People who live far below their means enjoy a freedom that people busy upgrading their lifestyles can’t fathom. — Naval Ravikant

7. Take Control Of Your Savings

The way Morgan frames saving money in the book is very empowering and optimistic. He says that building wealth has more to do with your savings rate than your income or investment returns.

Investment returns can make you rich. But whether an investing strategy will work, and how long it will work for, and what will happen in the global economy, is out of your control.

Rising salaries and promotions are not guaranteed and not entirely within your control either. My salary was cut for a few months during the pandemic, which I could have never foreseen or planned for.

Personal savings and frugality are parts of the money equation that are more in your control and have a 100% chance of being as effective in the future as they are today.

If you view building wealth as something that will require wealthy parents, a higher salary or big investment returns, you will feel like it will be too difficult and out of your control. If you view it as powered by your own frugality and efficiency instead, it becomes possible.

For almost 2 years now, I have been tracking all my expenses. I take a few minutes every Sunday to go through my credit card and bank statements. I purposefully don’t use an app and do this manually, so I don’t miss out on anything. A few amazing benefits have emerged from this for me:

  • I get a clear picture of where I am spending most of my money, broken down by about 15 categories. I created particular subcategories based on the expenses I wanted to get control over. For example, taking taxis used to be a big expenditure for me. Same for coffees and Kindle books. Seeing it broken down was like a wake-up call and forced me to be more conscious about these expenses.
  • No transaction goes unnoticed. I used to forget about subscriptions I had signed up for and would only notice months later after I had been paying monthly fees without realising. This does not happen to me any more. It also reminds me of stuff I paid for friends and need to follow up on.
  • Reviewing my budget weekly allows me to know how much I have left to spend if I want to hit my savings target for that month. This makes it so much easier to say no to things and prioritise my spending because I have a clear goal.

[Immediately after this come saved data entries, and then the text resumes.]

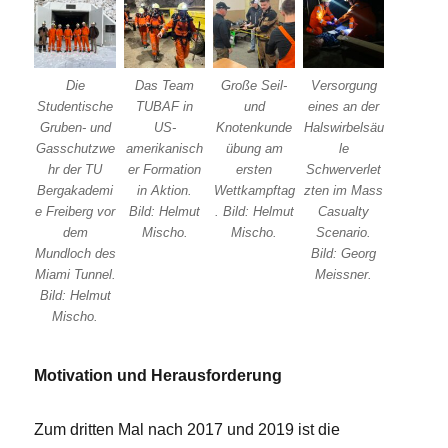
Die
Das Team
Große Seil-
Versorgung
Studentische
TUBAF in
und
eines an der
Gruben- und
US-
Knotenkunde
Halswirbelsäu
Gasschutzwe
amerikanisch
übung am
le
hr der TU
er Formation
ersten
Schwerverlet
Bergakademi
in Aktion.
Wettkampftag
zten im Mass
e Freiberg vor
Bild: Helmut
. Bild: Helmut
Casualty
dem
Mischo.
Mischo.
Scenario.
Mundloch des
Bild: Georg
Miami Tunnel.
Meissner.
Bild: Helmut
Mischo.
Motivation und Herausforderung
Zum dritten Mal nach 2017 und 2019 ist die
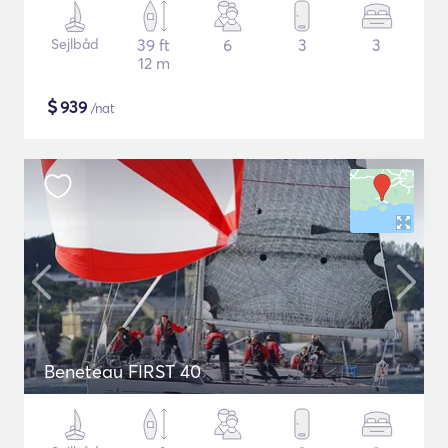
Sejlbåd
39 ft
6
3
3
12 m
$
939
/nat
Beneteau FIRST 40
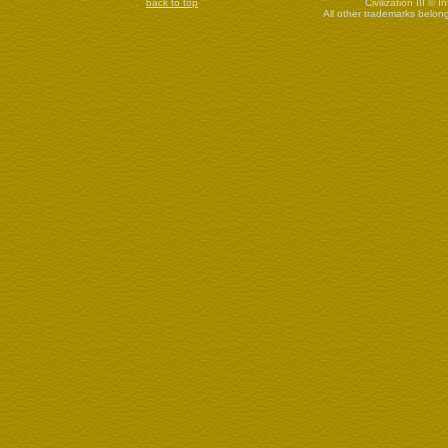
back to top
Civilization III © 
All other trademarks belong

I know, this probably sounds pretty tedious, but it should not take you more than 15 minutes to do every week. I have seen the difference it has made in my bank account, so it has definitely been worth it for me. (Plus, I am a bit of a spreadsheet nerd, so I secretly really enjoy doing this kind of stuff).


The Best Time Was Yesterday. The Second Best Time Is Now

So much of our spending is socially driven, influenced by friends and other people. I hope you found the above ideas helpful and feel inspired and motivated to take a step back and reassess your plan. If it’s still working for you — great. If it’s not, it’s never too late to make changes.